We discussed the two primary elements of Martin Luther’s bondage of the will in part 7. They are active will and passive will. Man has no active will, his will is passive. It’s like water; it just sits there until it is acted upon by something from the outside. In Luther’s bondage of the will construct, man is dead as a passive being. We normally think of death as a termination of life, but according to Luther, death is a realm where works can be performed, but they are dead works.

As often pontificated by the Reformed, their favorite illustration in regard to this is the resurrection of Lazarus in John 11. Supposedly, this is illustrative of sanctification (the Christian life). From there, the Reformed put metaphysical feet on it in various and sundry philosophical ways, but the major premise is the same.

A caution when studying Reformed ideology/philosophy: separate the major premises from the various applications or you will drive yourself nuts. The major premises such as the total inability of mankind are consistent, but the so-called life applications are not. Let me give an example.

Some of the Reformed believe that man is not active in any regard as far as the will. Everything that happens is because God acted upon man. Others believe man has a free will to do dead works in the material realm, but all manifestations of good works are the result of God acting upon man’s passive will. So, one view sees all human events as a result of God’s active will while others see the distinction in only good or evil acts. Man is passive in regard to good works, but has an active will in regard to all things evil.

Hence, it’s fine to go about your business and live life as it comes just so you believe that everything you do is evil. That qualifies you to be forgiven on Sunday. In the other application, you have no active will at all, but ALL things are preordained by God for His glory. Your goal is only to SEE and EXPERIENCE what God is doing. In the final analysis, these varying applications are not going to cause much of a rift in Reformed circles; the tie that binds is the total inability of man.

But here is another tie that binds: the idea that God created evil for His own glory. Most Protestants think that Protestants believe that Adam and Eve were sinless/holy/pure before the fall and they are just dead wrong in that idea, no pun intended. Authentic Protestant soteriology holds to the idea that Adam and Eve were created with passive wills as clearly stated by Luther in the thesis at hand. Either they had a propensity to do evil and God acted to prevent it until the appointed time, or God actively incited their fall as well.
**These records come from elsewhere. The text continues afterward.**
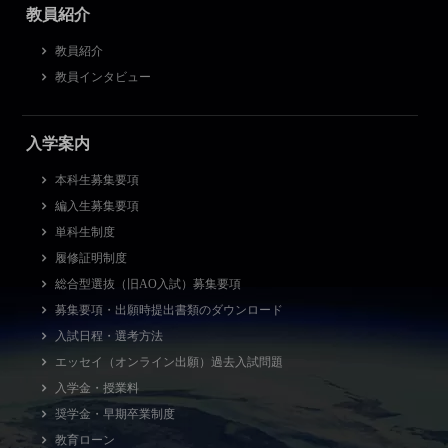
教員紹介
教員紹介
教員インタビュー
入学案内
本科生募集要項
編入生募集要項
単科生制度
履修証明制度
総合型選抜（旧AO入試）募集要項
募集要項・出願時提出書類のダウンロード
入試日程・選考方法
エッセイ（オンライン出願）過去入試問題
入学金・授業料
奨学金・早期卒業制度
教育ローン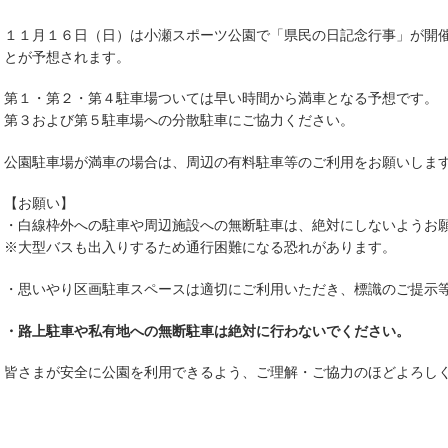
１１月１６日（日）は小瀬スポーツ公園で「県民の日記念行事」が開
とが予想されます。
第１・第２・第４駐車場ついては早い時間から満車となる予想です。
第３および第５駐車場への分散駐車にご協力ください。
公園駐車場が満車の場合は、周辺の有料駐車等のご利用をお願いしま
【お願い】
・白線枠外への駐車や周辺施設への無断駐車は、絶対にしないようお
※大型バスも出入りするため通行困難になる恐れがあります。
・思いやり区画駐車スペースは適切にご利用いただき、標識のご提示
・路上駐車や私有地への無断駐車は絶対に行わないでください。
皆さまが安全に公園を利用できるよう、ご理解・ご協力のほどよろし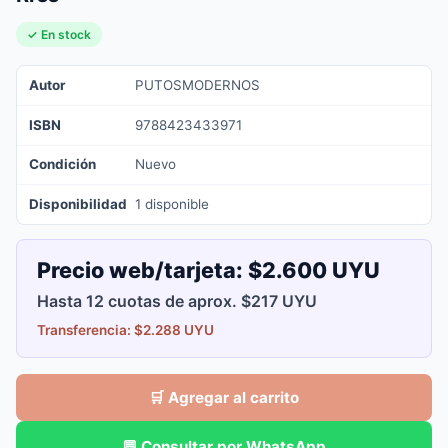
✓ En stock
Autor
PUTOSMODERNOS
ISBN
9788423433971
Condición
Nuevo
Disponibilidad
1 disponible
Precio web/tarjeta:
$2.600 UYU
Hasta 12 cuotas de aprox. $217 UYU
Transferencia: $2.288 UYU
🛒 Agregar al carrito
💬 Consultar por WhatsApp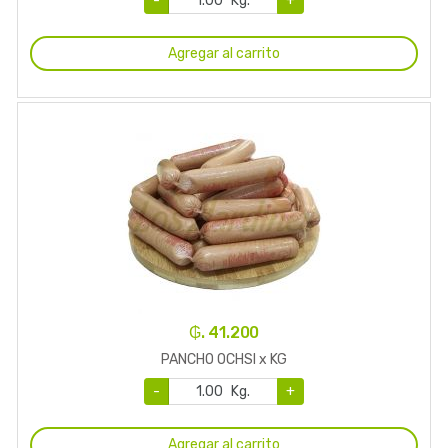
-
Kg.
+
Agregar al carrito
₲. 41.200
PANCHO OCHSI x KG
-
Kg.
+
Agregar al carrito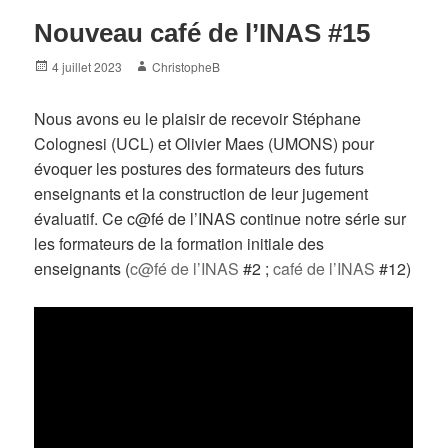
Nouveau café de l’INAS #15
Posted
Author
4 juillet 2023
ChristopheB
on
Nous avons eu le plaisir de recevoir Stéphane
Colognesi (UCL) et Olivier Maes (UMONS) pour
évoquer les postures des formateurs des futurs
enseignants et la construction de leur jugement
évaluatif. Ce c@fé de l’INAS continue notre série sur
les formateurs de la formation initiale des
enseignants (
c@fé de l’INAS
#2 ;
café de l’INAS
#12)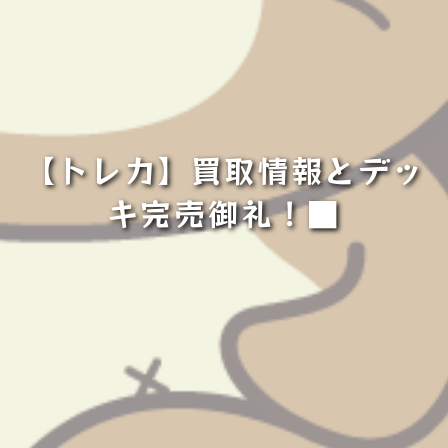
【トレカ】買取情報とデッ
キ完売御礼！■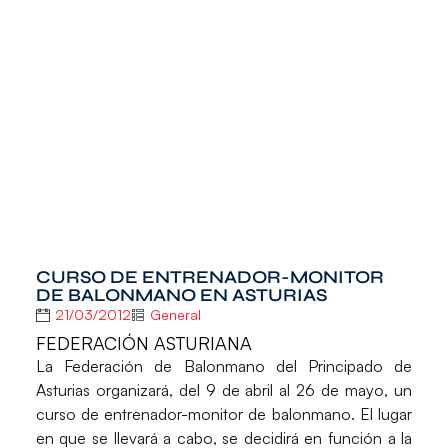
CURSO DE ENTRENADOR-MONITOR
DE BALONMANO EN ASTURIAS
21/03/2012
General
FEDERACIÓN ASTURIANA
La Federación de Balonmano del Principado de
Asturias organizará, del 9 de abril al 26 de mayo, un
curso de entrenador-monitor de balonmano. El lugar
en que se llevará a cabo, se decidirá en función a la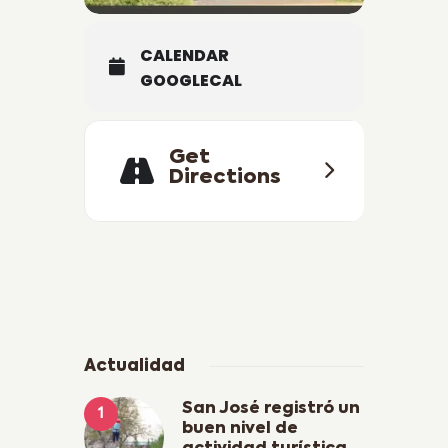
CALENDAR
GOOGLECAL
Get
Directions
Actualidad
San José registró un
buen nivel de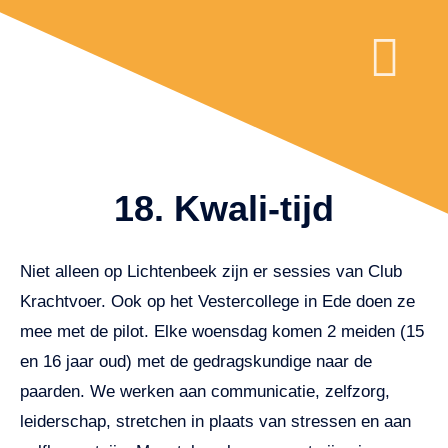
COACHING VOOR VOL
WAT IS PAAR
18. Kwali-tijd
Niet alleen op Lichtenbeek zijn er sessies van Club
Krachtvoer. Ook op het Vestercollege in Ede doen ze
mee met de pilot. Elke woensdag komen 2 meiden (15
en 16 jaar oud) met de gedragskundige naar de
paarden. We werken aan communicatie, zelfzorg,
leiderschap, stretchen in plaats van stressen en aan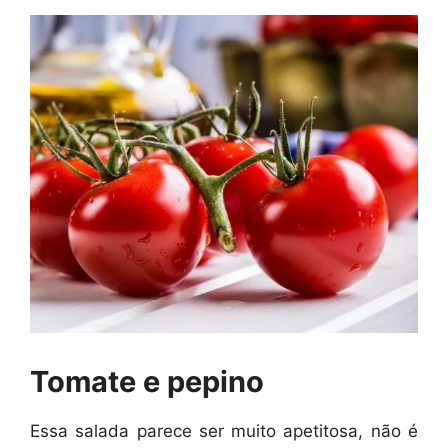
Tomate e pepino
Essa salada parece ser muito apetitosa, não é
It can be demonstrated clearly that the creation of evil by God is a Reformed mainstay, but the various philosophical applications make it possible for the Reformed to play all kinds of metaphysical shell games in order to keep people confused and controlled.

As stated before, the Reformation was first and foremost about philosophy and NOT theology. Clearly, the Reformation was about the integration of Dualism with the Bible. One aspect of Dualism insists that nothing can exist without a counterpart to define it. Without darkness, there can be no light, etc. When we get to thesis 28, we will see that Luther’s counterpart to love is evil. Since God is love, the only logical conclusion, other than the fact that Jonathan Edwards and many others have stated it directly, is that God Himself cannot exist without evil because He is the defining counterpart. Some suggest that God existed, but for all practical purposes was nonexistent until He created evil. This is nothing new. This is a resurgence of the exact same Platonist/Neo-Platonist/Gnostic doctrines that plagued the first century church. Take note of what James was pushing back against in that day:

James 1:13 – Let no one say when he is tempted, “I am being tempted by God,” for God cannot be tempted with evil, and he himself tempts no one. 14 But each person is tempted when he is lured and enticed by his own desire. 15 Then desire when it has conceived gives birth to sin, and sin when it is fully grown brings forth death.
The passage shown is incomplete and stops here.